Date: Thursday, February 7
Channel: '70's
Event: Magic Matt 'Celebrity Thursday' with Donald Fagen!
Time: 7:00am EST
With or without Steely Dan, Donald Fagen is a one man titan in the music world. Rarely granting radio interviews, lead singer-songwriter Fagen obliges Matt for a sit down to celebrate the release of his 'Nightfly Trilogy' set of solo works. But has Magic Matt got his hands full with a beautiful mind here, or is Fagen just having fun? Tune in and decide on Celebrity Thursday!
Date: Wednesday, February 13
Channel: Margaritaville
Event: Guest DJ
Time: 12:00 midnight EST.
Date: Saturday, February 16
Channel: Pure Jazz/72
Event: Guest DJ Donald Fagen of Steely Dan
Time: 10 pm ET
Tonight we turn the Pure Jazz controls over to Donald Fagen. A jazz fan since his early days of sneaking into the Village Vanguard, Fagen puts on his late-night-jazz-DJ hat and spins the records that have meant the most to him as a musician and a fan.

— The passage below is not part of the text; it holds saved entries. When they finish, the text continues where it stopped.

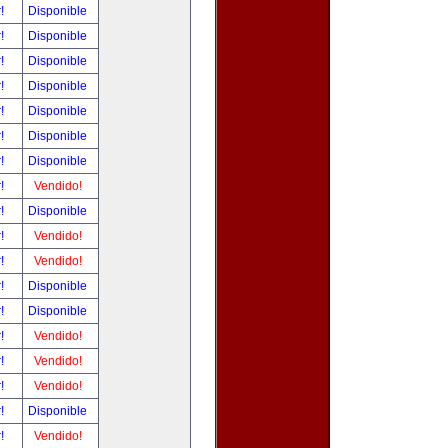
r!
Disponible
r!
Disponible
r!
Disponible
r!
Disponible
r!
Disponible
r!
Disponible
r!
Disponible
r!
Vendido!
r!
Disponible
r!
Vendido!
r!
Vendido!
r!
Disponible
r!
Disponible
r!
Vendido!
r!
Vendido!
r!
Vendido!
r!
Disponible
r!
Vendido!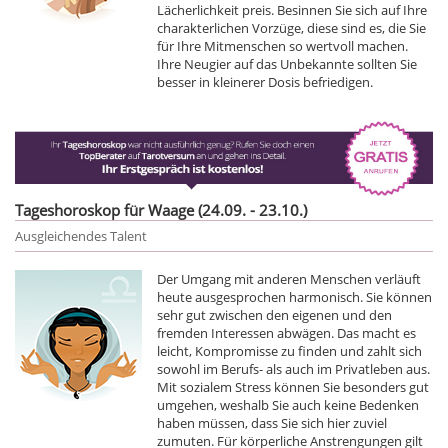
Lächerlichkeit preis. Besinnen Sie sich auf Ihre
charakterlichen Vorzüge, diese sind es, die Sie
für Ihre Mitmenschen so wertvoll machen.
Ihre Neugier auf das Unbekannte sollten Sie
besser in kleinerer Dosis befriedigen.
Tageshoroskop für Waage (24.09. - 23.10.)
Ausgleichendes Talent
Der Umgang mit anderen Menschen verläuft
heute ausgesprochen harmonisch. Sie können
sehr gut zwischen den eigenen und den
fremden Interessen abwägen. Das macht es
leicht, Kompromisse zu finden und zahlt sich
sowohl im Berufs- als auch im Privatleben aus.
Mit sozialem Stress können Sie besonders gut
umgehen, weshalb Sie auch keine Bedenken
haben müssen, dass Sie sich hier zuviel
zumuten. Für körperliche Anstrengungen gilt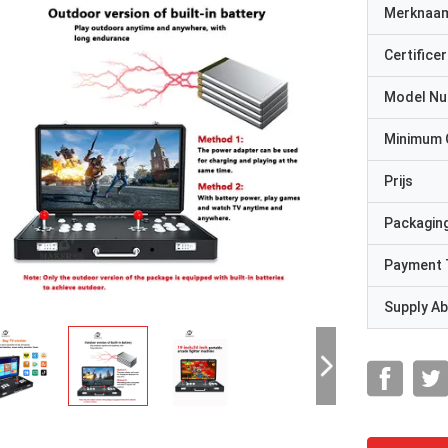
Merknaa
Certificer
Model N
Minimum 
Prijs
Packaging
Payment 
Supply Abi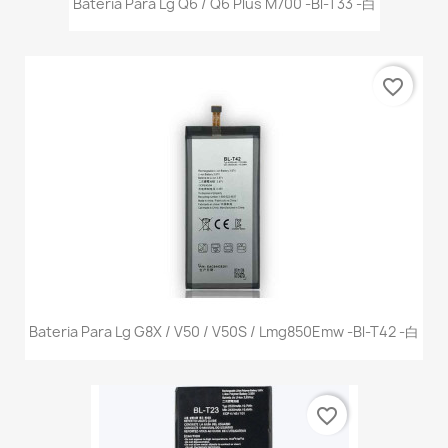
Bateria Para Lg Q6 / Q6 Plus M700 -Bl-T33 -白
favorite_border
Bateria Para Lg G8X / V50 / V50S / Lmg850Emw -Bl-T42 -白
favorite_border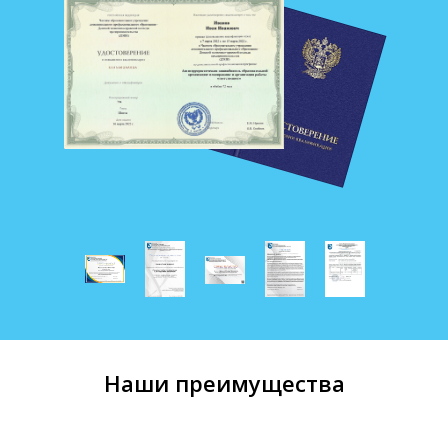
Наши преимущества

1/9/2008 'The Nightfly' Still Lives at 25
By ROBERT J. TOTH
The Wall Street Journal
One of pop music's sneakiest masterpieces has turned 25. Often, an album rises from regular best-seller to classic status because it captures the temper of its times. "Sgt. Pepper's Lonely Hearts Club Band," for instance, simply sounds like 1967, trippy and disarrayed. But "The Nightfly," the 1982 album from songwriter Donald Fagen, gives that standard a twist. Instead of evoking the early '80s, Mr. Fagen captures a different time -- the Eisenhower and Kennedy years, when America was starting to simmer but the '60s hadn't arrived in earnest. Along the way, he pulls off an unmatched bit of alchemy, blending satire and affection without letting one overwhelm the other.
If the album doesn't ring a bell, don't worry. "The Nightfly" has sold more than a million copies and shown enough staying power to get a soup-to-nuts anniversary edition in November from Reprise Records. Yet it never quite made itself inescapable. If you've heard one of the songs, it was probably either "I.G.Y.," a catalog of World's Fair forecasts about the future, or "New Frontier," a frantic, jazzy number about a "summer smoker underground" in a fallout shelter.

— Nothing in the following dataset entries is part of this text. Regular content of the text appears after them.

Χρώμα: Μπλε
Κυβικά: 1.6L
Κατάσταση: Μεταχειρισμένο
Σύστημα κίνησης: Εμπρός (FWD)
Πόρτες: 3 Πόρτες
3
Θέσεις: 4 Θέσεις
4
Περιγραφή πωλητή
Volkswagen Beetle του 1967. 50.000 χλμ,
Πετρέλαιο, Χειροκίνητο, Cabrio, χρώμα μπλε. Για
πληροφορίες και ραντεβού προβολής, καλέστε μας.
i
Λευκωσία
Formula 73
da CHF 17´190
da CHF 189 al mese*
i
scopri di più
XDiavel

You might also know Mr. Fagen, who has a long history of misdirection. As the front man for the band Steely Dan, he co-wrote a decade's worth of hits that hid snarky lyrics under silky harmonies and slick musicianship. "The Nightfly," which arrived a couple of years after the band broke up, was something else altogether. For once, Mr. Fagen stopped being cryptic and opened up to his audience.
As he wrote in the liner notes, the songs "represent certain fantasies that might have been entertained by a young man growing up in the remote suburbs of a northeastern city during the late fifties and early sixties, i.e., one of my general height, weight and build." The cover adds another layer of autobiography. On the front, we see Mr. Fagen as a crew-cut deejay on the graveyard shift. On the back is his audience, a single lighted window in a row of tract homes -- or maybe the artist as a young man, drinking in inspiration.

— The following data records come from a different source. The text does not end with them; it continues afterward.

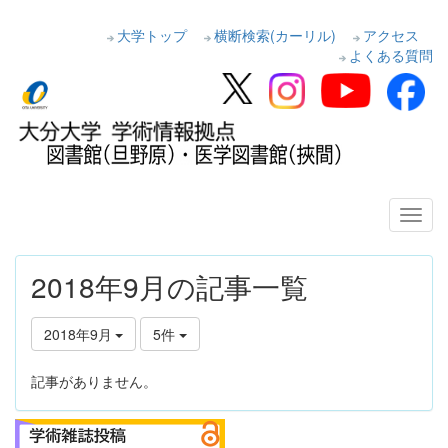
大学トップ
横断検索(カーリル)
アクセス
よくある質問
2018年9月の記事一覧
2018年9月
5件
記事がありません。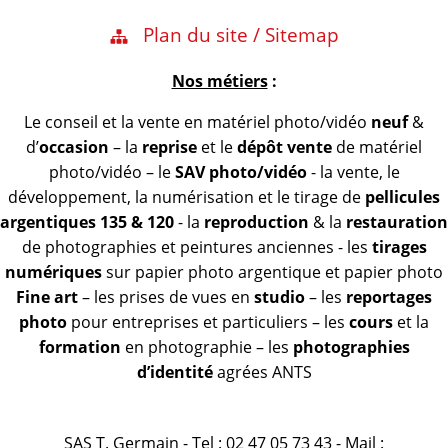
Plan du site / Sitemap
Nos métiers
:
Le conseil et la vente en matériel photo/vidéo
neuf
&
d’
occasion
– la
reprise
et le
dépôt vente
de matériel
photo/vidéo – le
SAV photo/vidéo
- la vente, le
développement, la numérisation et le tirage de
pellicules
argentiques 135 & 120
- la
reproduction
& la
restauration
de photographies et peintures anciennes - les
tirages
numériques
sur papier photo argentique et papier photo
Fine art
– les prises de vues en
studio
– les
reportages
photo
pour entreprises et particuliers – les
cours
et la
formation
en photographie – les
photographies
d’identité
agrées ANTS
SAS T. Germain - Tel : 02 47 05 73 43 - Mail :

If so, he didn't forget a thing. Throughout the record, Mr. Fagen draws on obscure corners of American pop for his musical settings -- stuff that got pushed to one side by the British Invasion and then trampled underfoot by the harder sounds of the late '60s. But he's not simply aiming at pastiche. The music always reinforces his themes of innocence and experience.
In "New Frontier," for instance, he uses cocktail-party jazz to set the story of a would-be ladies' man on the make. The music sounds as frenetic as the teenage hero's hormones, and its deliberately cheesy tone matches the kid's skin-deep sophistication. Likewise, "The Goodbye Look" uses a campy tropical backdrop -- the kind a teenager would hear on his parents' cha-cha records -- for a tale of romance and revolution on an island paradise. Mr. Fagen throws in some vocal homages, as well. "Maxine," a story of hand-wringing college romance, gets decked out with soaring harmonies worthy of the Four Freshmen.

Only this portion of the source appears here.